С набросками в руке она устремилась в комнаты, остальные двое не спеша последовали за ней.
– Все тот же энтузиазм, – заметил Фриц, – импрессионизм, экспрессионизм, музыка, литература, живопись – ей все едино, она в восторге от всего, что зовется искусством.
– А еще больше – от людей искусства, – сказала хозяйка дома. – Сейчас она намерена расчистить дорогу некоему молодому поэту. Вы тоже его знаете, это молодой Вольфрам.
– Юноша с красными галстуками и свободными ритмами?
– Не судите строго. Молодежи хочется привлечь к себе внимание. А иной умеет выразить свои революционные чувства разве что красным галстуком.

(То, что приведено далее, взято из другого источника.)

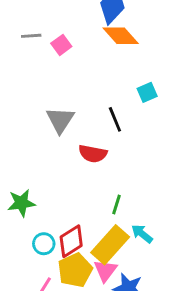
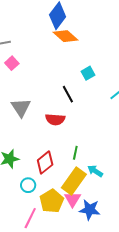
pink square: (61, 45) -> (12, 63), moved
gray triangle: (60, 120) -> (21, 108), moved
red diamond: (71, 241) -> (45, 163), moved

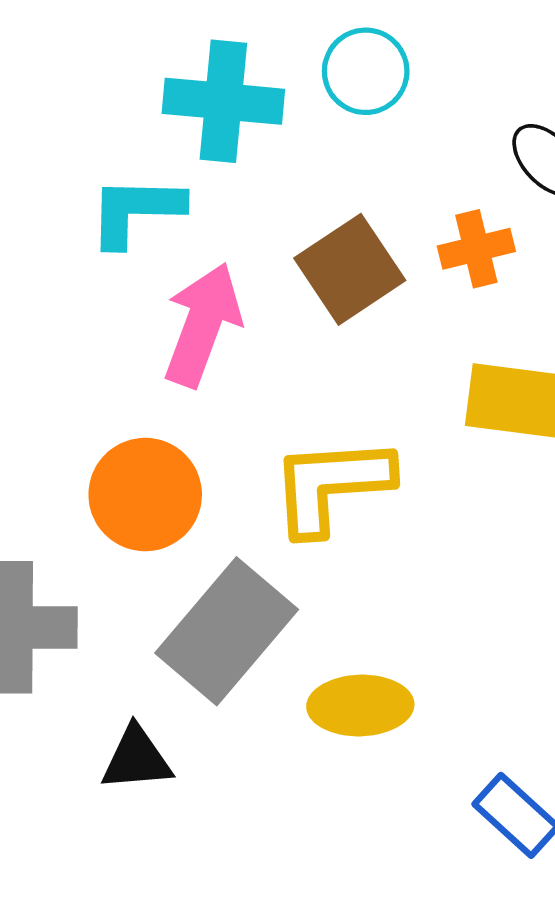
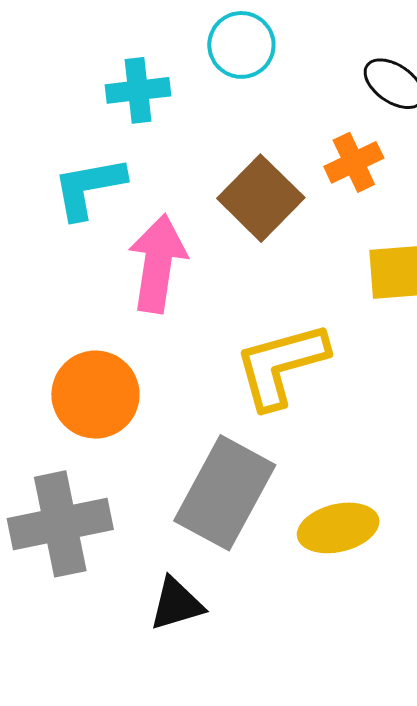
cyan cross: (223, 101) -> (138, 90), size x0.7
orange circle: (145, 495) -> (95, 395), moved

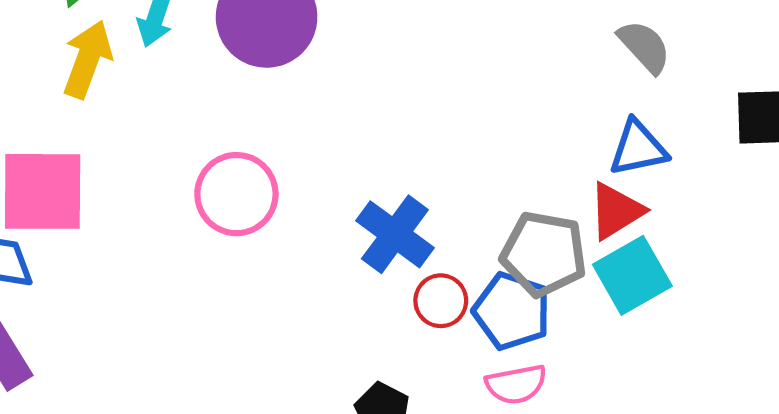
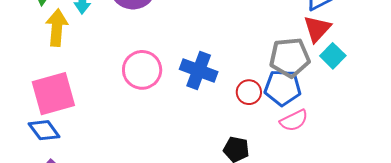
blue cross: (395, 234) -> (199, 71), moved
cyan square: (632, 275) -> (333, 56), size x0.7

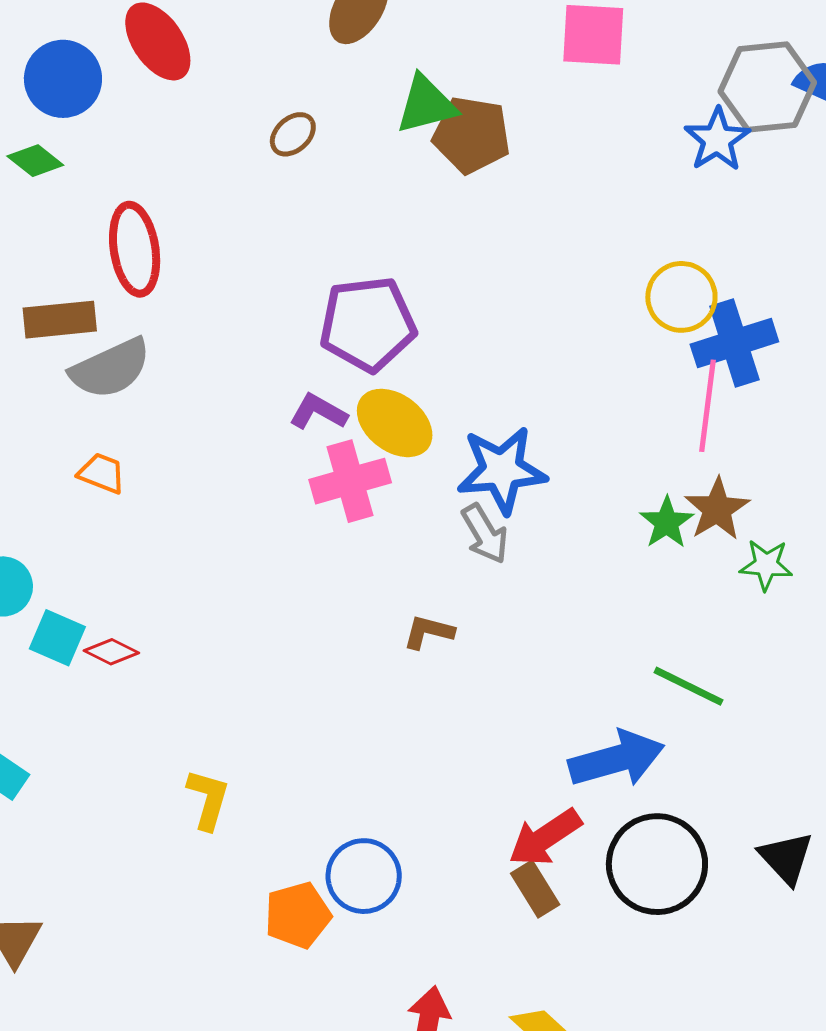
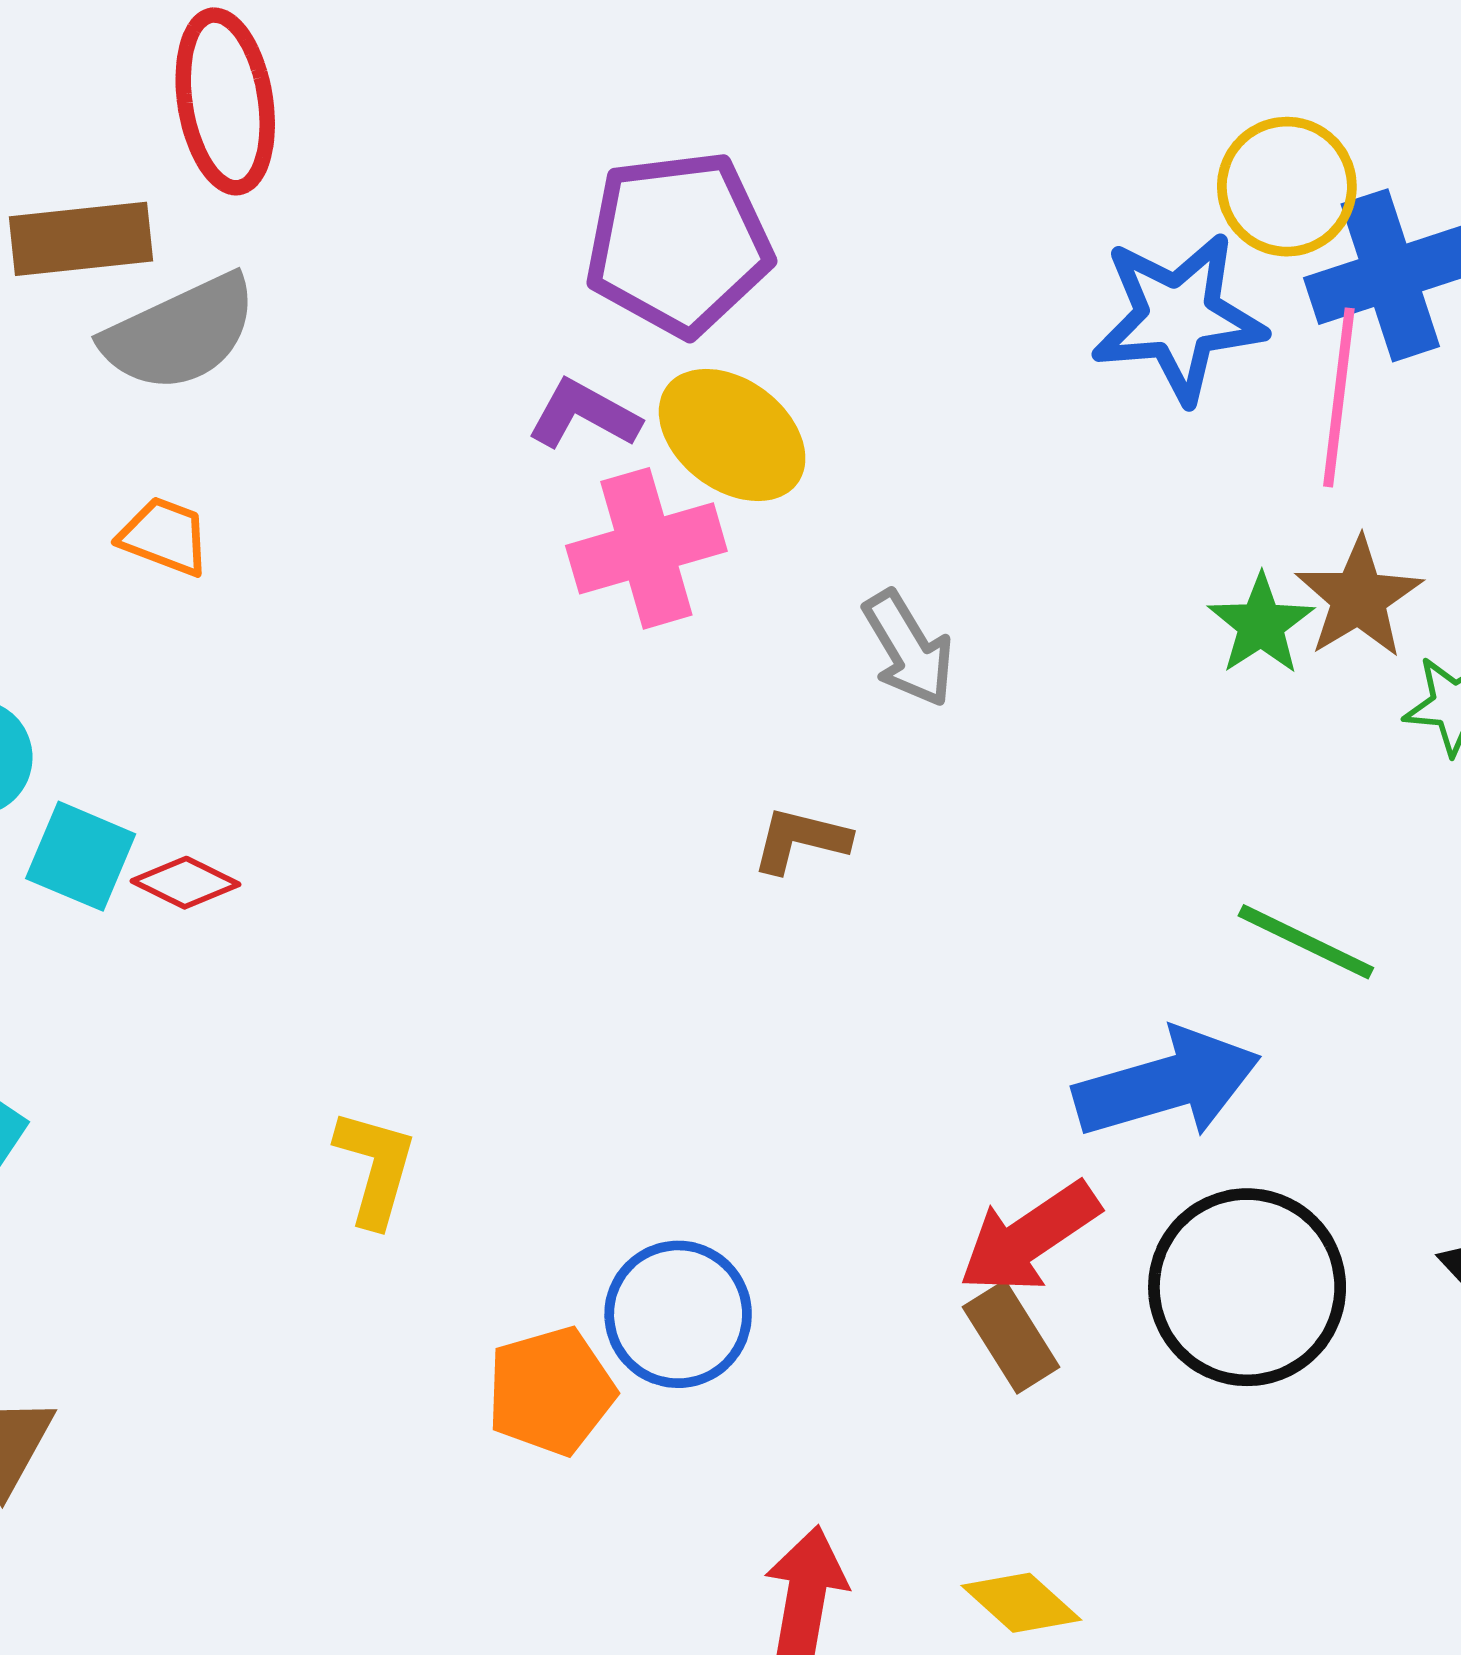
blue star: (502, 470) -> (1178, 317), moved

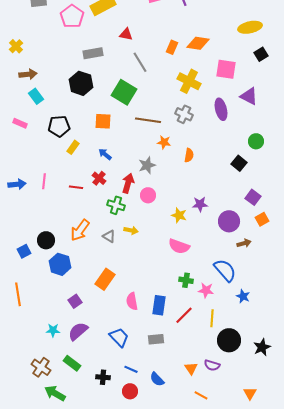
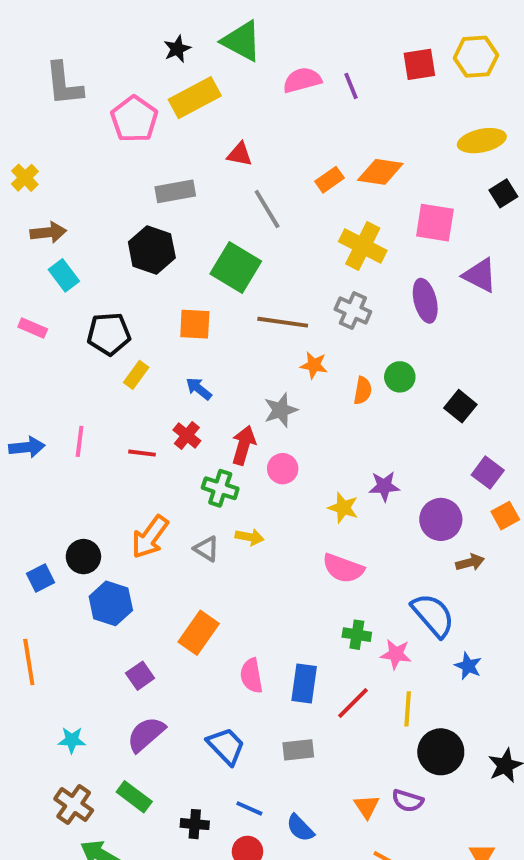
orange rectangle: (172, 47) -> (330, 180), turned 32
green circle: (256, 141) -> (400, 377), moved
cyan star: (53, 330) -> (72, 740), moved

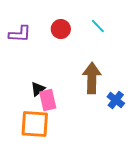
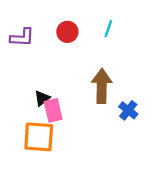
cyan line: (98, 26) -> (108, 29), turned 63

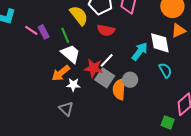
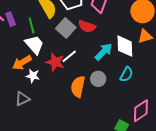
red semicircle: (106, 30) -> (87, 26), moved
cyan semicircle: (165, 70) -> (126, 74), turned 49
gray square: (105, 78) -> (66, 28), moved
gray circle: (130, 80) -> (98, 79), moved
gray triangle: (66, 109) -> (22, 99), turned 42

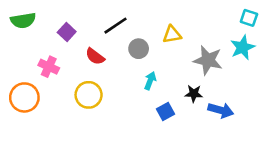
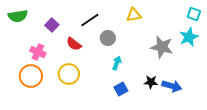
yellow triangle: (172, 35) -> (134, 15), moved
black star: (194, 94) -> (151, 82), moved
orange circle: (24, 97) -> (31, 76), moved
blue square: (166, 112) -> (121, 89), moved

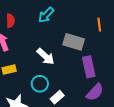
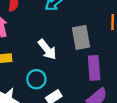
gray rectangle: (74, 42) -> (81, 37), turned 55

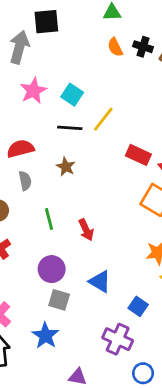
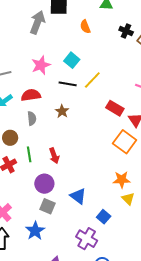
orange semicircle: (115, 47) -> (85, 27), moved
pink star: (33, 91) -> (41, 65), moved
green line: (49, 219) -> (29, 154), moved
red arrow: (86, 230) -> (54, 156), moved

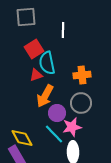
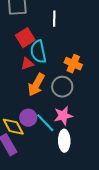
orange cross: (82, 75) -> (73, 64), turned 30
gray circle: (81, 103) -> (62, 87), moved
purple circle: (57, 113) -> (28, 118), moved

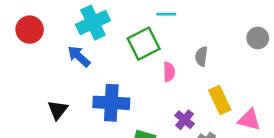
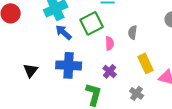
blue arrow: (79, 56) -> (64, 32), moved
purple cross: (185, 120) -> (110, 71), moved

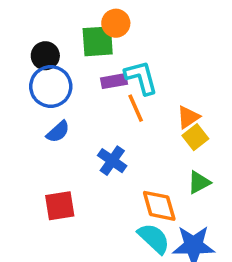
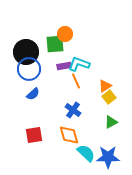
black circle: (45, 56) -> (26, 52), size x1.6
cyan L-shape: (141, 77) -> (79, 64), turned -55
blue cross: (112, 161) -> (73, 110), moved
orange diamond: (159, 206) -> (69, 135), moved

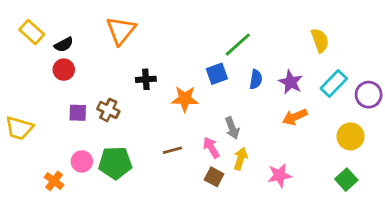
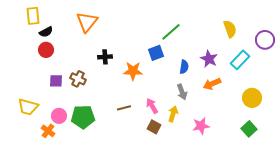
yellow rectangle: (32, 32) -> (33, 16), moved, turned 42
blue semicircle: (256, 79) -> (184, 67), moved
purple circle: (369, 95) -> (265, 40), moved
yellow trapezoid: (19, 128) -> (28, 107), moved
gray arrow: (232, 128) -> (182, 92), moved
orange cross: (54, 181) -> (48, 131), moved

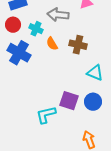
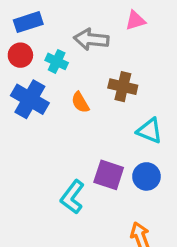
orange semicircle: (52, 44) -> (80, 102), moved
cyan L-shape: (46, 115) -> (72, 197), turned -40

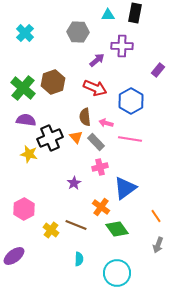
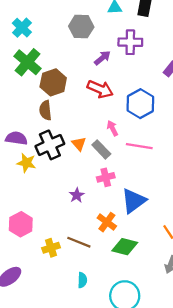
green cross: (23, 88) -> (28, 62), moved
brown semicircle: (85, 117) -> (45, 110), moved
purple semicircle: (26, 120) -> (16, 138), moved
pink arrow: (106, 123) -> (112, 128), turned 48
green diamond: (117, 229) -> (125, 247), turned -40
yellow cross: (51, 230) -> (51, 248), turned 35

– Вчера я подумал примерно то же, когда встретил бравого сапожника Мюллера. Он отец пятерых детей, муж весьма энергичной особы, в десять вечера должен непременно быть дома, голосует за консерваторов и вполне добропорядочный гражданин. Однажды, когда я обнаружил у него несколько томов Маркса и Лассаля, он рассказал мне, что читал их в юности. Кто знает, кем он тогда хотел стать! Однако жизнь и унаследованный от предков честный бюргерский характер повернули все иначе, нежели он в ту пору думал. И он совершенно доволен. Так что все его давние юношеские мечты, все великие планы и идеи в итоге реализовались лишь в красном галстуке, который он носит по воскресеньям. Этакий красный галстук прямо печаль наводит. А в конечном счете, сударыня, намного ли иначе дело обстоит с нами? Что остается от всего? По сути, хорошо еще, коли красный галстук… зачастую-то ведь еще меньше? Локон, поблекшая фотография… умирающая память… пока сам не станешь для других таким же… ах, не стоит думать об этом…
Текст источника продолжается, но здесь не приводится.